▶ _What the task requires_
Determine the number of lines in these entries that hold the word "factors". Give the number and nothing more.

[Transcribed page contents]
============================================================
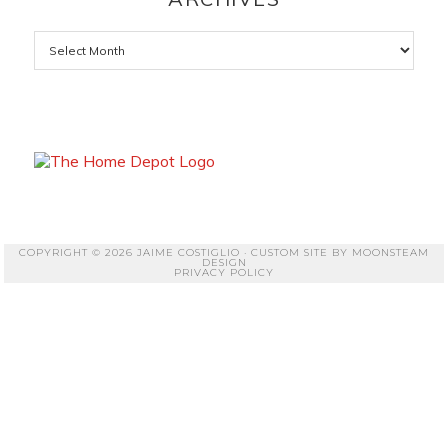
Archives
COPYRIGHT © 2026 JAIME COSTIGLIO · CUSTOM SITE BY
MOONSTEAM
DESIGN
PRIVACY POLICY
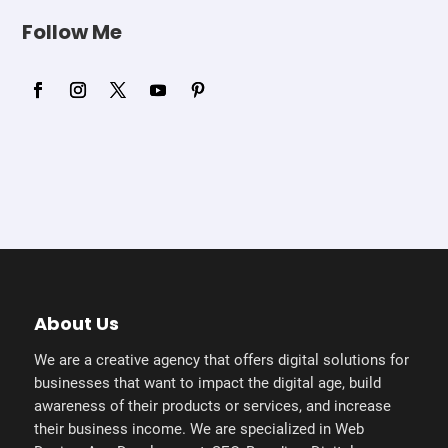
Follow Me
About Us
We are a creative agency that offers digital solutions for
businesses that want to impact the digital age, build
awareness of their products or services, and increase
their business income. We are specialized in Web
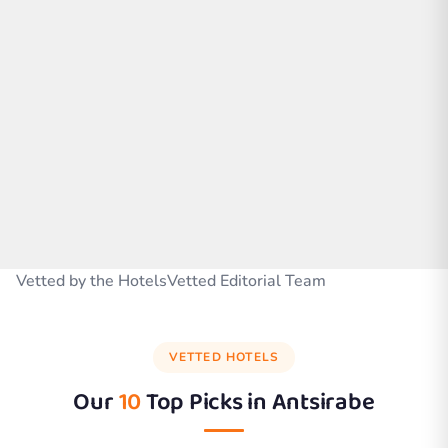
Vetted by the HotelsVetted Editorial Team
VETTED HOTELS
Our
10
Top Picks in
Antsirabe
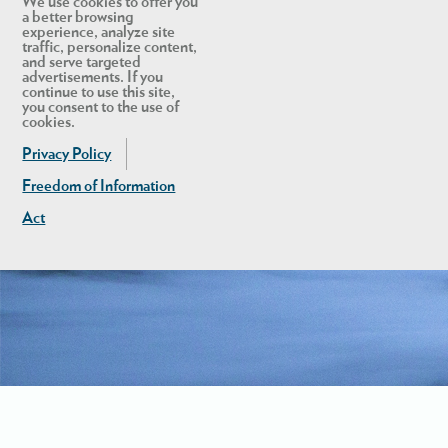
We use cookies to offer you
a better browsing
experience, analyze site
traffic, personalize content,
and serve targeted
advertisements. If you
continue to use this site,
you consent to the use of
cookies.
Privacy Policy
Freedom of Information
Act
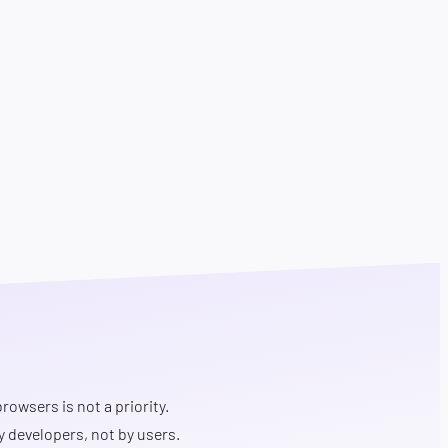
rowsers is not a priority.
y developers, not by users.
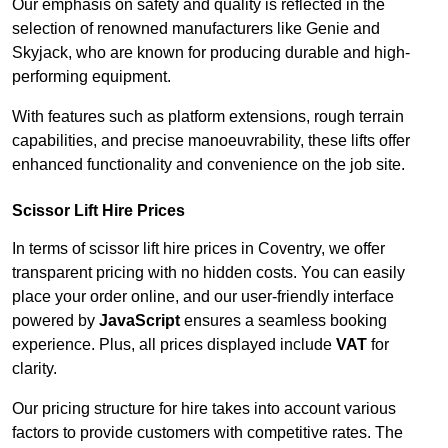
Our emphasis on safety and quality is reflected in the
selection of renowned manufacturers like Genie and
Skyjack, who are known for producing durable and high-
performing equipment.
With features such as platform extensions, rough terrain
capabilities, and precise manoeuvrability, these lifts offer
enhanced functionality and convenience on the job site.
Scissor Lift Hire Prices
In terms of scissor lift hire prices in Coventry, we offer
transparent pricing with no hidden costs. You can easily
place your order online, and our user-friendly interface
powered by
JavaScript
ensures a seamless booking
experience. Plus, all prices displayed include
VAT
for
clarity.
Our pricing structure for hire takes into account various
factors to provide customers with competitive rates. The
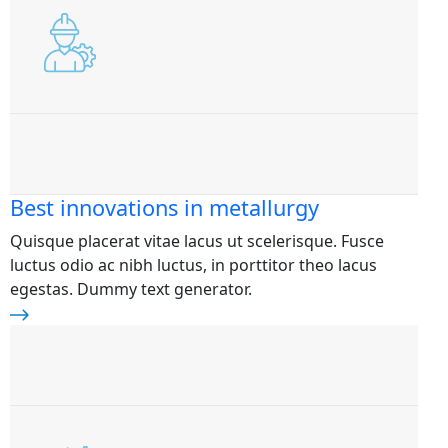
Best innovations in metallurgy
Quisque placerat vitae lacus ut scelerisque. Fusce
luctus odio ac nibh luctus, in porttitor theo lacus
egestas. Dummy text generator.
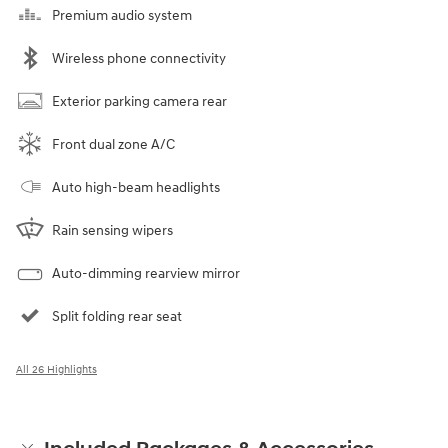
Premium audio system
Wireless phone connectivity
Exterior parking camera rear
Front dual zone A/C
Auto high-beam headlights
Rain sensing wipers
Auto-dimming rearview mirror
Split folding rear seat
All 26 Highlights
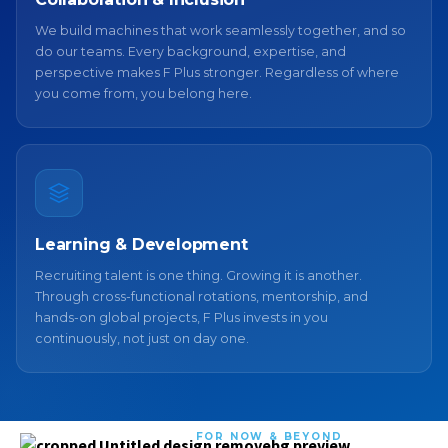
We build machines that work seamlessly together, and so
do our teams. Every background, expertise, and
perspective makes F Plus stronger. Regardless of where
you come from, you belong here.
Learning & Development
Recruiting talent is one thing. Growing it is another.
Through cross-functional rotations, mentorship, and
hands-on global projects, F Plus invests in you
continuously, not just on day one.
FOR NOW & BEYOND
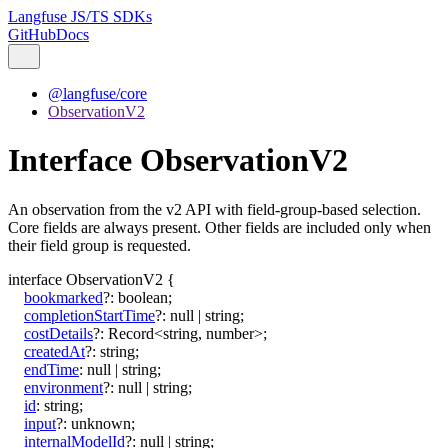
Langfuse JS/TS SDKs
GitHub
Docs
@langfuse/core
ObservationV2
Interface ObservationV2
An observation from the v2 API with field-group-based selection.
Core fields are always present. Other fields are included only when
their field group is requested.
interface
ObservationV2
{
bookmarked
?:
boolean
;
completionStartTime
?:
null
|
string
;
costDetails
?:
Record
<
string
,
number
>
;
createdAt
?:
string
;
endTime
:
null
|
string
;
environment
?:
null
|
string
;
id
:
string
;
input
?:
unknown
;
internalModelId
?:
null
|
string
;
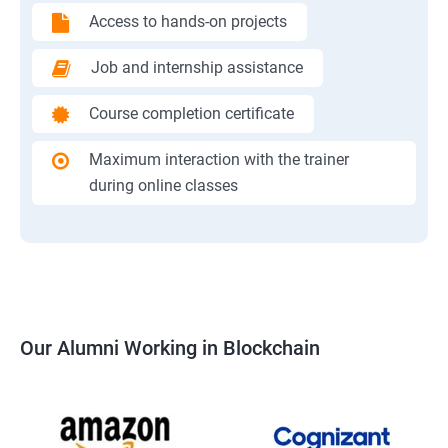
Access to hands-on projects
Job and internship assistance
Course completion certificate
Maximum interaction with the trainer
during online classes
Our Alumni Working in Blockchain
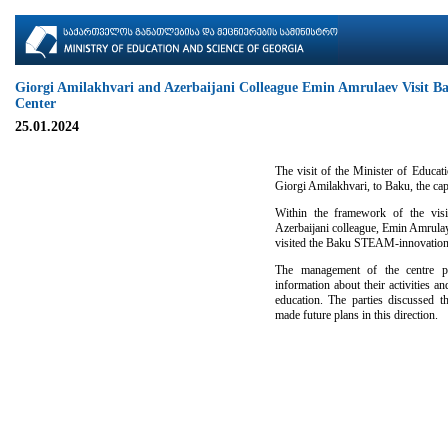
Giorgi Amilakhvari and Azerbaijani Colleague Emin Amrulaev Visit 
Center
25.01.2024
The visit of the Minister of Educat
Giorgi Amilakhvari, to Baku, the cap
Within the framework of the visit
Azerbaijani colleague, Emin Amrulay
visited the Baku STEAM-innovation
The management of the centre pr
information about their activities 
education. The parties discussed t
made future plans in this direction.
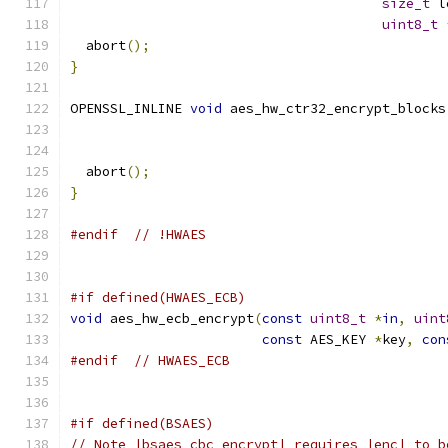
size_t
 l
uint8_t
  abort
();
}
OPENSSL_INLINE 
void
 aes_hw_ctr32_encrypt_blocks
  abort
();
}
#endif
// !HWAES
#if defined(HWAES_ECB)
void
 aes_hw_ecb_encrypt
(
const
uint8_t
*
in
,
uint
const
 AES_KEY 
*
key
,
con
#endif
// HWAES_ECB
#if defined(BSAES)
// Note |bsaes_cbc_encrypt| requires |enc| to b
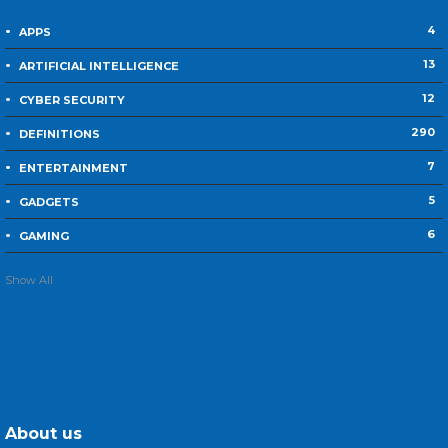
4
APPS
13
ARTIFICIAL INTELLIGENCE
12
CYBER SECURITY
290
DEFINITIONS
7
ENTERTAINMENT
5
GADGETS
6
GAMING
Show All
About us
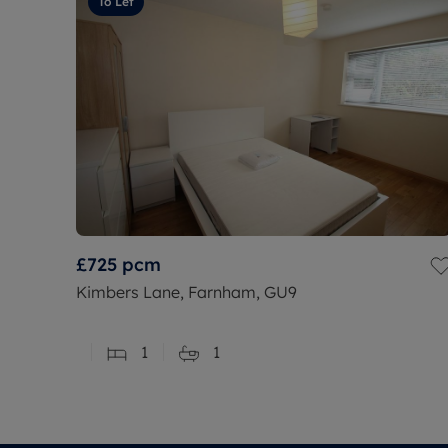
To Let
£725
pcm
Kimbers Lane, Farnham, GU9
1
1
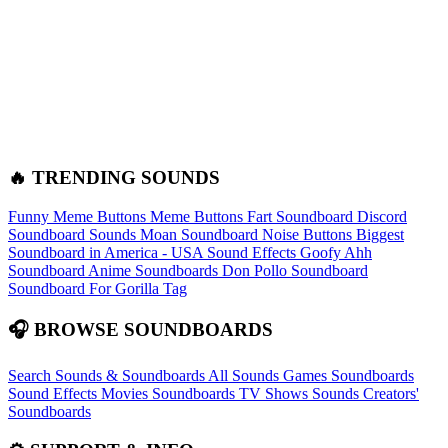
🔥 TRENDING SOUNDS
Funny Meme Buttons
Meme Buttons
Fart Soundboard
Discord
Soundboard Sounds
Moan Soundboard
Noise Buttons
Biggest
Soundboard in America - USA Sound Effects
Goofy Ahh
Soundboard
Anime Soundboards
Don Pollo Soundboard
Soundboard For Gorilla Tag
🎧 BROWSE SOUNDBOARDS
Search Sounds & Soundboards
All Sounds
Games Soundboards
Sound Effects
Movies Soundboards
TV Shows Sounds
Creators'
Soundboards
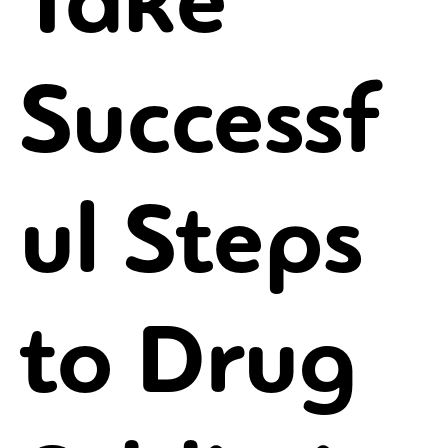
Take
Successf
ul Steps
to Drug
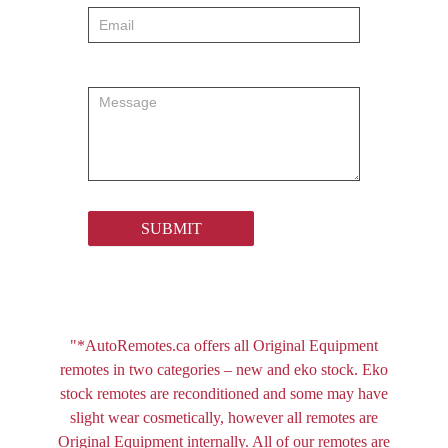
SUBMIT
"*AutoRemotes.ca offers all Original Equipment
remotes in two categories – new and eko stock. Eko
stock remotes are reconditioned and some may have
slight wear cosmetically, however all remotes are
Original Equipment internally. All of our remotes are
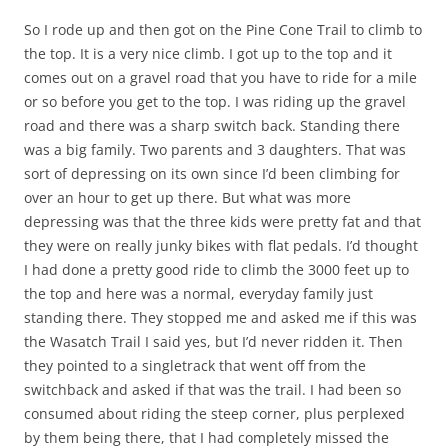
So I rode up and then got on the Pine Cone Trail to climb to
the top. It is a very nice climb. I got up to the top and it
comes out on a gravel road that you have to ride for a mile
or so before you get to the top. I was riding up the gravel
road and there was a sharp switch back. Standing there
was a big family. Two parents and 3 daughters. That was
sort of depressing on its own since I’d been climbing for
over an hour to get up there. But what was more
depressing was that the three kids were pretty fat and that
they were on really junky bikes with flat pedals. I’d thought
I had done a pretty good ride to climb the 3000 feet up to
the top and here was a normal, everyday family just
standing there. They stopped me and asked me if this was
the Wasatch Trail I said yes, but I’d never ridden it. Then
they pointed to a singletrack that went off from the
switchback and asked if that was the trail. I had been so
consumed about riding the steep corner, plus perplexed
by them being there, that I had completely missed the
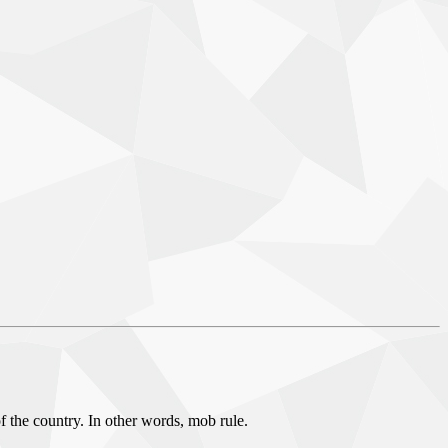
f the country. In other words, mob rule.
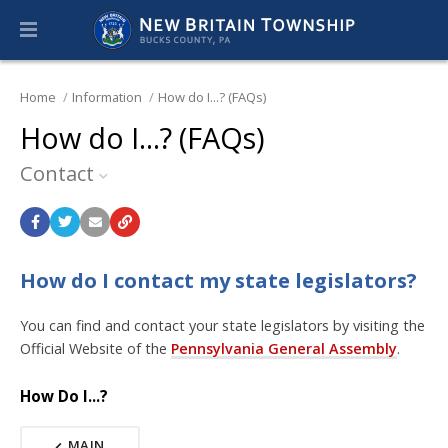
Home
Information
How do I...? (FAQs)
How do I...? (FAQs)
Contact
How do I contact my state legislators?
You can find and contact your state legislators by visiting the
Official Website of the
Pennsylvania General Assembly
.
How Do I...?
MAIN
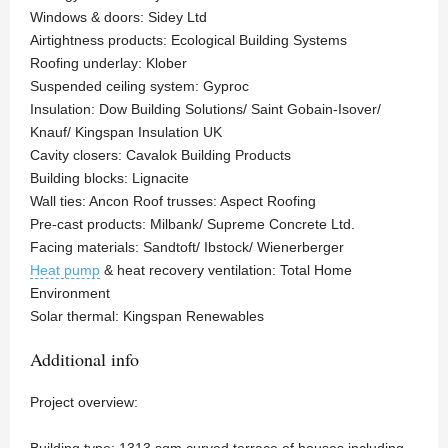
Windows & doors: Sidey Ltd
Airtightness products: Ecological Building Systems
Roofing underlay: Klober
Suspended ceiling system: Gyproc
Insulation: Dow Building Solutions/ Saint Gobain-Isover/
Knauf/ Kingspan Insulation UK
Cavity closers: Cavalok Building Products
Building blocks: Lignacite
Wall ties: Ancon Roof trusses: Aspect Roofing
Pre-cast products: Milbank/ Supreme Concrete Ltd.
Facing materials: Sandtoft/ Ibstock/ Wienerberger
Heat pump
& heat recovery ventilation: Total Home
Environment
Solar thermal: Kingspan Renewables
Additional info
Project overview:
Building type: 1313 sqm curved terrace of houses including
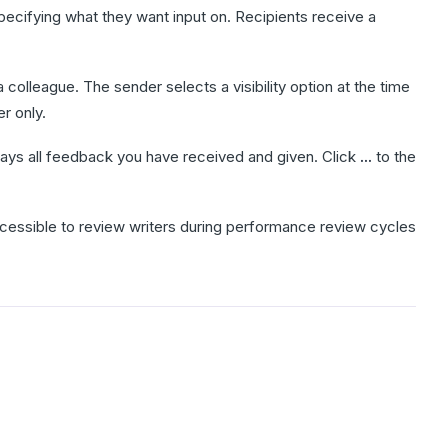
cifying what they want input on. Recipients receive a
colleague. The sender selects a visibility option at the time
r only.
plays all feedback you have received and given. Click
...
to the
essible to review writers during performance review cycles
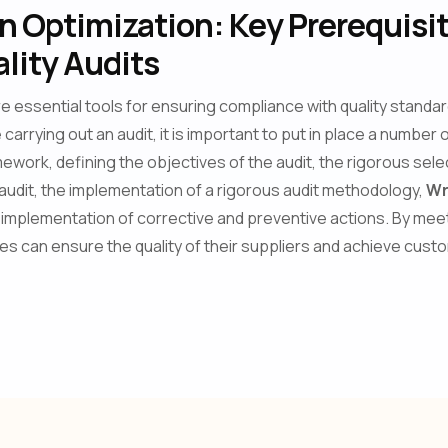
 Optimization: Key Prerequisit
lity Audits
are essential tools for ensuring compliance with quality standa
carrying out an audit, it is important to put in place a number
mework, defining the objectives of the audit, the rigorous sele
 audit, the implementation of a rigorous audit methodology,
Wr
implementation of corrective and preventive actions. By mee
s can ensure the quality of their suppliers and achieve cust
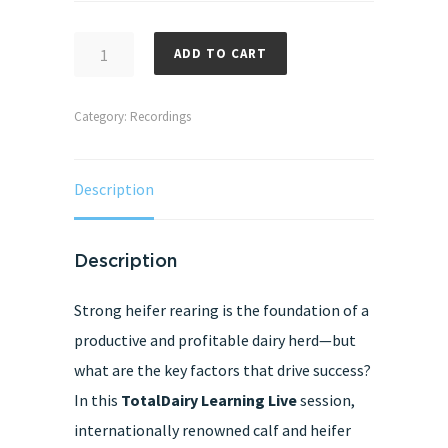
Critical
ADD TO CART
control
points
Category:
Recordings
in
dairy
Description
heifer
rearing:
Rumen
Description
Development
Strong heifer rearing is the foundation of a
and
productive and profitable dairy herd—but
Weaning
what are the key factors that drive success?
Recording
In this
TotalDairy Learning Live
session,
Access
internationally renowned calf and heifer
2025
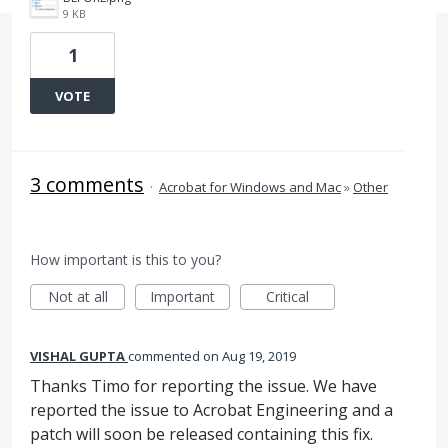
9 KB
1
VOTE
3 comments
·
Acrobat for Windows and Mac
»
Other
How important is this to you?
Not at all
Important
Critical
VISHAL GUPTA
commented
Aug 19, 2019
Thanks Timo for reporting the issue. We have
reported the issue to Acrobat Engineering and a
patch will soon be released containing this fix.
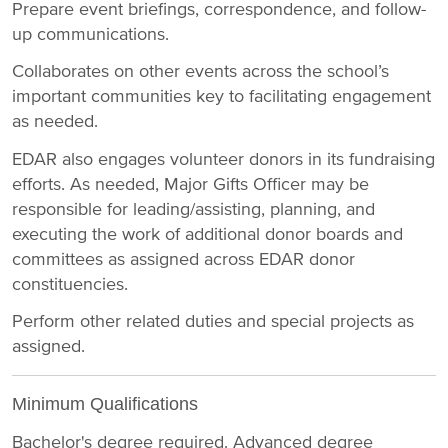
Prepare event briefings, correspondence, and follow-
up communications.
Collaborates on other events across the school’s
important communities key to facilitating engagement
as needed.
EDAR also engages volunteer donors in its fundraising
efforts. As needed, Major Gifts Officer may be
responsible for leading/assisting, planning, and
executing the work of additional donor boards and
committees as assigned across EDAR donor
constituencies.
Perform other related duties and special projects as
assigned.
Minimum Qualifications
Bachelor's degree required. Advanced degree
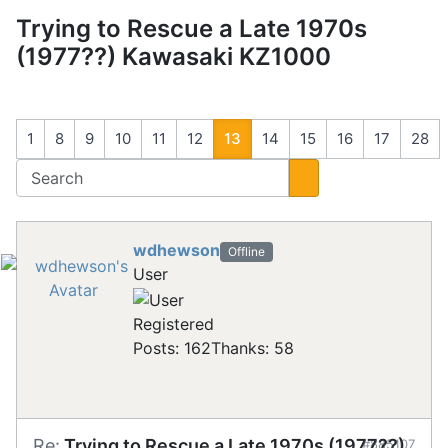
Trying to Rescue a Late 1970s
(1977??) Kawasaki KZ1000
1
8
9
10
11
12
13
14
15
16
17
28
wdhewson
Offline
User
Registered
Posts: 162
Thanks: 58
Re:
Trying to Rescue a Late 1970s (1977??)
#885107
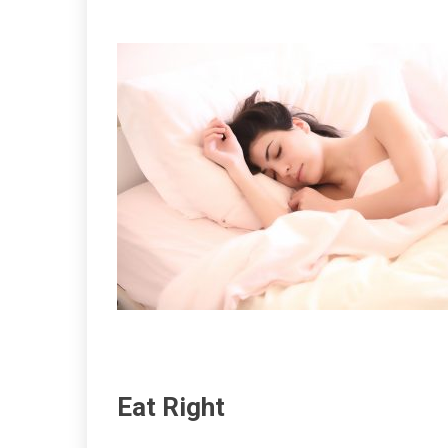
Eat Right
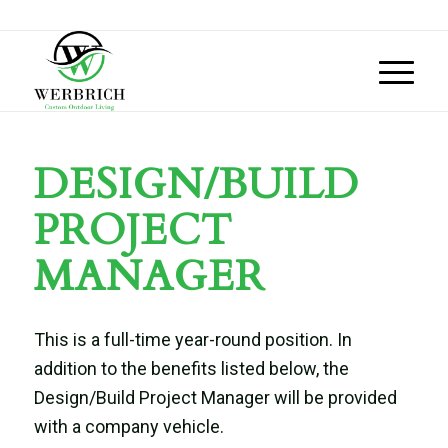
DESIGN/BUILD
PROJECT
MANAGER
This is a full-time year-round position.
In
addition to the benefits listed below, the
Design/Build Project Manager will be provided
with a company vehicle.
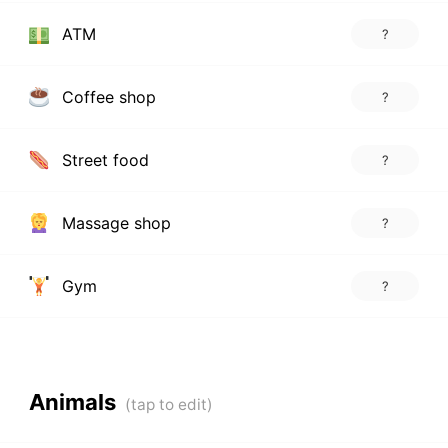
ATM
?
Coffee shop
?
Street food
?
Massage shop
?
Gym
?
Animals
============================================================
▶ _Result for this exercise_
2